The cultural differences are important, too, especially with regard to women innovators. For example, although women often carry much of the farm burden, their innovative ideas often need to pass the approval of the husband who heads the family. Innovations that come from the bottom-up, through a user-innovator, are almost always low cost and more acceptable to the local conditions. The same difficulties firms have in the developed world – sticky information, economies of scale – are present and could even be exacerbated if firms do not believe that there is a “fortune at the bottom of the pyramid.”

Von Hippel’s theory, though, does not map perfectly to farmer innovation in the developing world. In many ways it is overly general, especially given what we know about the nature of farmer innovators. They often exhibit a number of characteristics:

  • Innovators have often been exposed to other areas through time in other parts of the country or world;
  • Innovators tend to be relatively rich, giving them opportunity to experiment;
  • Innovators are mostly middle-aged full-time farmers who have the experience necessarily to finely tune their farm systems;
  • Innovators have strong personalities, but do not require formal education.[viii]
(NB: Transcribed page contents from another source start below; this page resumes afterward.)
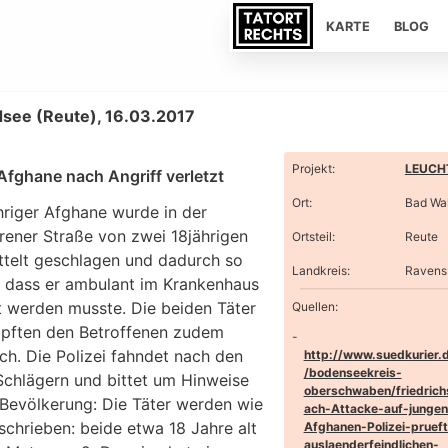
KARTE
BLOG
see (Reute), 16.03.2017
Projekt
:
LEUCHT
Afghane nach Angriff verletzt
Ort
:
Bad Wa
hriger Afghane wurde in der
rener Straße von zwei 18jährigen
Ortsteil
:
Reute
ttelt geschlagen und dadurch so
Landkreis
:
Ravens
t, dass er ambulant im Krankenhaus
t werden musste. Die beiden Täter
Quellen:
pften den Betroffenen zudem
sch. Die Polizei fahndet nach den
http://www.suedkurier.
/bodenseekreis-
Schlägern und bittet um Hinweise
oberschwaben/friedrich
 Bevölkerung: Die Täter werden wie
ach-Attacke-auf-jungen
schrieben: beide etwa 18 Jahre alt
Afghanen-Polizei-prueft
auslaenderfeindlichen-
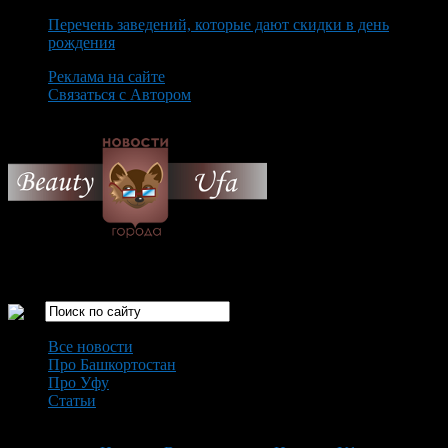
Перечень заведений, которые дают скидки в день
рождения
Реклама на сайте
Связаться с Автором
Friday August 7th, 2026
Только самые интересные новости города Уфа
Все новости
Про Башкортостан
Про Уфу
Статьи
Loading...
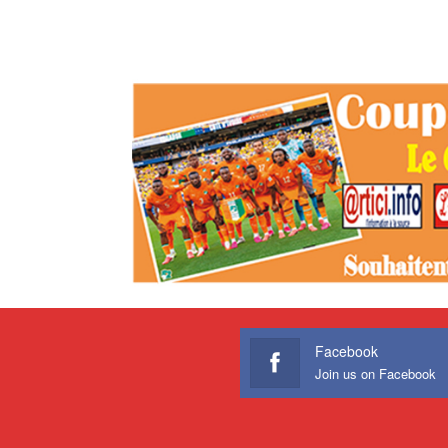
Facebook
Join us on Facebook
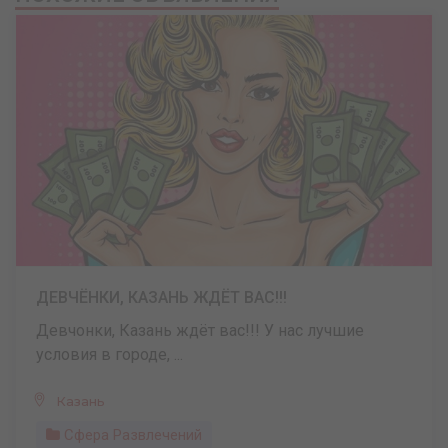
ДЕВЧЁНКИ, КАЗАНЬ ЖДЁТ ВАС!!!
Девчонки, Казань ждёт вас!!! У нас лучшие
условия в городе, ...
Казань
Сфера Развлечений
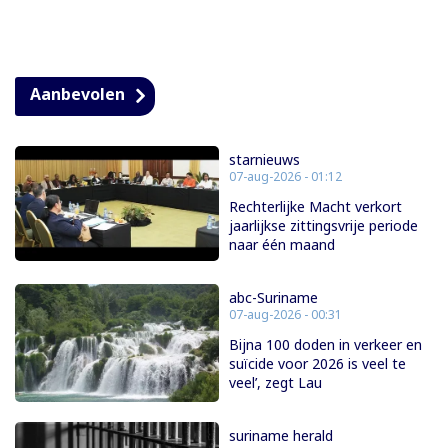
Aanbevolen
starnieuws
07-aug-2026 - 01:12
Rechterlijke Macht verkort
jaarlijkse zittingsvrije periode
naar één maand
abc-Suriname
07-aug-2026 - 00:31
Bijna 100 doden in verkeer en
suïcide voor 2026 is veel te
veel’, zegt Lau
suriname herald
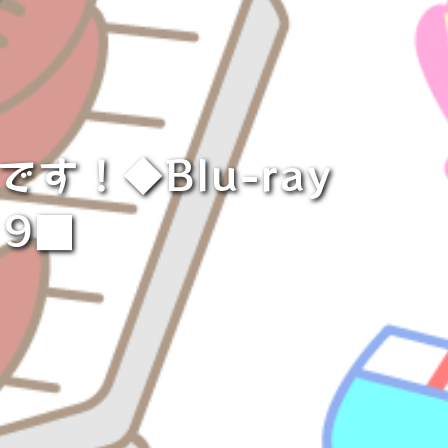
す！◆Blu-ray
19■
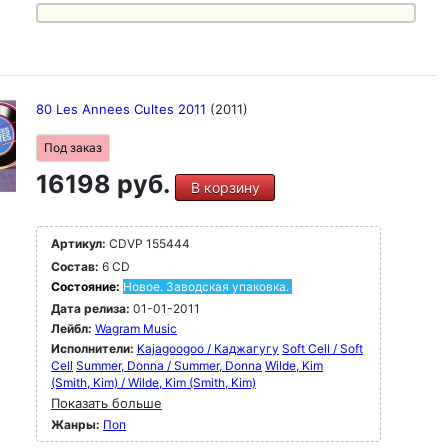
80 Les Annees Cultes 2011
(2011)
Под заказ
16198 руб.
В корзину
Артикул:
CDVP 155444
Состав:
6 CD
Состояние:
Новое. Заводская упаковка.
Дата релиза:
01-01-2011
Лейбл:
Wagram Music
Исполнители:
Kajagoogoo / Каджагугу
Soft Cell / Soft
Cell
Summer, Donna / Summer, Donna
Wilde, Kim
(Smith, Kim) / Wilde, Kim (Smith, Kim)
Показать больше
Жанры:
Поп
Moreover, although recent advances in information and communication technologies have greatly altered the communicative capabilities of poor farmers, illiteracy, scarce free time and the lack of broad communities of innovation in the developing world could limit the ability to disseminate user innovations.

Policy Implications

Given these strengths and weaknesses of von Hippel’s theory with regard to farmer innovation, what should those seeking to promote the livelihoods of poor farmers do? One of the most pressing concerns is to align intellectual property rights with their goal of promoting innovation. The growth of biotechnology has increasingly sidelined farmers who “have always been responsible for seed-innovation by selectively saving, planting and breeding seeds.” The patented nature of new seeds limits the flexibility of farmers who now need “permission to innovate.”[ix] Von Hippel has argued that countries without a long history of innovation policies biased towards large firms (i.e. developing countries) are better positioned to adapt to the user-innovator paradigm, but given the bargaining power of large firms compared to small farmers, there is still plenty to fear.[x]
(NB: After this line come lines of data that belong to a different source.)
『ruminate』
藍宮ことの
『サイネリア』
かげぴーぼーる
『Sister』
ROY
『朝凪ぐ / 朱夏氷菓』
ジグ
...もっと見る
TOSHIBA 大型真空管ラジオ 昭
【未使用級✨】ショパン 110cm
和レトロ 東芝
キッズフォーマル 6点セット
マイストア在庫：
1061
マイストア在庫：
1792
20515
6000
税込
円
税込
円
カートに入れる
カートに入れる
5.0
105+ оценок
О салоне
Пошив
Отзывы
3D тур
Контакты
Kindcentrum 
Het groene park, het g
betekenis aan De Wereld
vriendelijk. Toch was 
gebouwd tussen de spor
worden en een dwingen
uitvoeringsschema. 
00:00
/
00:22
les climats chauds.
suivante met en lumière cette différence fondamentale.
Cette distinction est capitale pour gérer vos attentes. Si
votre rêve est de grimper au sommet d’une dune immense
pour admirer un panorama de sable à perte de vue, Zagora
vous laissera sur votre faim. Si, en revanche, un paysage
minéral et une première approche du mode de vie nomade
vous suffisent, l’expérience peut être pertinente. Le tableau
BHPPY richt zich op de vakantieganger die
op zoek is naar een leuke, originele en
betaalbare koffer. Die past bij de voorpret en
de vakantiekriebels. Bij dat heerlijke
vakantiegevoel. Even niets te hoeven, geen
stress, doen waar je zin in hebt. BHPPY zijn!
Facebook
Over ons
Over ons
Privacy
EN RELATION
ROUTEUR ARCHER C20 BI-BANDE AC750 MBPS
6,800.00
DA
Smaller steps are also possible: educational grants could increase exposure to other areas, better policing could reduce fears about physical theft of innovative products, and subsidies and information-sharing networks could promote the diffusion of ideas.
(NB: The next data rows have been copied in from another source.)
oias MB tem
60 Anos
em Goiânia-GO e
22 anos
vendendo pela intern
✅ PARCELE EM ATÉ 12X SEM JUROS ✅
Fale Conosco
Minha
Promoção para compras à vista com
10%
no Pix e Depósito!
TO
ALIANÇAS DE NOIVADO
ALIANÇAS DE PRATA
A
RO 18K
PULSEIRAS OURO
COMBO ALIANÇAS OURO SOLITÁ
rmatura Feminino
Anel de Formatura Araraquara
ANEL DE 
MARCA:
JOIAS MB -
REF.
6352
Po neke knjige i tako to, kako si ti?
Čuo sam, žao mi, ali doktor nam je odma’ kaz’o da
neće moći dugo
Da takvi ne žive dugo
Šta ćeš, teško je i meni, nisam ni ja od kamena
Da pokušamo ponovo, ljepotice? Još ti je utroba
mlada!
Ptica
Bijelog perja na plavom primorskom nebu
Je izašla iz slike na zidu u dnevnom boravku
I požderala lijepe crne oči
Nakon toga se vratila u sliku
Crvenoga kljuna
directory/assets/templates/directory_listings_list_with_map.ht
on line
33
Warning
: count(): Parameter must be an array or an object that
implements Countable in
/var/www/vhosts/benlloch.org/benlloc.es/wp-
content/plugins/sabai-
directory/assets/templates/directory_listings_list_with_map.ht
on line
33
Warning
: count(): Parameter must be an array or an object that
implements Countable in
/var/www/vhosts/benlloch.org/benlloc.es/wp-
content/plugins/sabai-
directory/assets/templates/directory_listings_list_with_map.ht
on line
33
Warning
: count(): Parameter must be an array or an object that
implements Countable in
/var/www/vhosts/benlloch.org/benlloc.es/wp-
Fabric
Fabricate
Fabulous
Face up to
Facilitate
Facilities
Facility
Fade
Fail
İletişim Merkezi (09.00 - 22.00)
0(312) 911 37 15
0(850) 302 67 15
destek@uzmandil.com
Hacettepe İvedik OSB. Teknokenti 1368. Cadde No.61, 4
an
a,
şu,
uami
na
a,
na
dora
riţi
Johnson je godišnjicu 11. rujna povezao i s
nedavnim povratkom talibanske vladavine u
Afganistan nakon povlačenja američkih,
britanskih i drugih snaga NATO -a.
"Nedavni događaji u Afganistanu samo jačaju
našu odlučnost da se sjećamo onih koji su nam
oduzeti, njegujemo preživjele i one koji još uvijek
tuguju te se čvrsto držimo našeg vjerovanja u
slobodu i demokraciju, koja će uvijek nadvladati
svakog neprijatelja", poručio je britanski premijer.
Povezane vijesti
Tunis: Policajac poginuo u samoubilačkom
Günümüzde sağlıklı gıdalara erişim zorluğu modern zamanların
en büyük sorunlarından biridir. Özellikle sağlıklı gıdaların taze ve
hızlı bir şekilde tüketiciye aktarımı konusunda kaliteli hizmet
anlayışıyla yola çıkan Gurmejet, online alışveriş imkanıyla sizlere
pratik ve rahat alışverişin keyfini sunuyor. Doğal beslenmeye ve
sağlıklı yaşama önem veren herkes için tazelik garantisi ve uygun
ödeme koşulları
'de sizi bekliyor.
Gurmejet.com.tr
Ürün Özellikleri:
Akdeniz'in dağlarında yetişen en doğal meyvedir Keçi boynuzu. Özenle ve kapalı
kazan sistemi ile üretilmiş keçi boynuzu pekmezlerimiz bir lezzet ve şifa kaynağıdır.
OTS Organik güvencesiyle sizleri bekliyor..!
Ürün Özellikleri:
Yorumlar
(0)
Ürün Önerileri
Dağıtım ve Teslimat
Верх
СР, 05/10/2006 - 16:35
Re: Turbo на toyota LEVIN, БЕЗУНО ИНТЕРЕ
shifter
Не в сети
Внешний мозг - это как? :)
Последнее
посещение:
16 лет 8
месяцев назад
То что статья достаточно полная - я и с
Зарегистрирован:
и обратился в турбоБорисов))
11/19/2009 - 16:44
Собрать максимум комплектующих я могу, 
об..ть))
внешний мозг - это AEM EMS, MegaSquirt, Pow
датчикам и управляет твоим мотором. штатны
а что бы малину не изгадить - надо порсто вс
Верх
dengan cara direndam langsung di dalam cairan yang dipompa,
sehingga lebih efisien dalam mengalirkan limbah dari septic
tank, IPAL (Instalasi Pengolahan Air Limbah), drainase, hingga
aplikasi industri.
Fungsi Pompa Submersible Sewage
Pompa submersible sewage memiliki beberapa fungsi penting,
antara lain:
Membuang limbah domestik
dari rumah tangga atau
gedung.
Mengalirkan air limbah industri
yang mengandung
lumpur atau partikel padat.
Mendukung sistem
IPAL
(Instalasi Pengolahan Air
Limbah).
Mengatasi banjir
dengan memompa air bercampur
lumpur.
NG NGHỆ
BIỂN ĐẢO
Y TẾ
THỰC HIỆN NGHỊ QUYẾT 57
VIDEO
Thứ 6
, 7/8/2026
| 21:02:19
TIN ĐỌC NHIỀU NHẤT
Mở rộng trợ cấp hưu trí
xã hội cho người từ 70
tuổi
No theory is perfect or all-powerful, but ones with explanatory power can provide useful framing to real-world phenomena. Eric von Hippel’s user innovation model provides much of that explanatory power to farmer innovation in poor countries while still leaving room for local adaptation.


[i] Lüthje, C., Herstatt, C., & von Hippel, E. (2005). User-innovators and “local” information: The case of mountain biking. Research Policy, 34(6), 951-965. doi: 10.1016/j.respol.2005.05.005

[ii] Von Hippel, Eric. Democratizing Innovation. Cambridge: MIT, 2005. Print.

[iii] Ibid.

[iv] von Hippel, E. (2007). Horizontal innovation networks–by and for users. Industrial and Corporate Change. doi: 10.1093/icc/dtm005

[v] Reij, Chris, and Ann Waters-Bayer, eds. Farmer Innovation in Africa: A Source of Inspiration for Agricultural Development. Minneapolis: Earthscan Publications, 2001. Print.

[vi] Ibid.

[vii] Ibid.

[viii] Ibid.

[ix] Braun, Viktor, and Cornelius Herstatt. “Barriers to User-Innovation: The Paradigm of “Permission to Innovate”" ICMIT (2006). Print.

[x] von Hippel, E., & Jin, C. (2009). The major shift towards user-centered innovation: Implications for China’s innovation policymaking. Journal of Knowledge-based Innovation in China, 1(1), 16-27.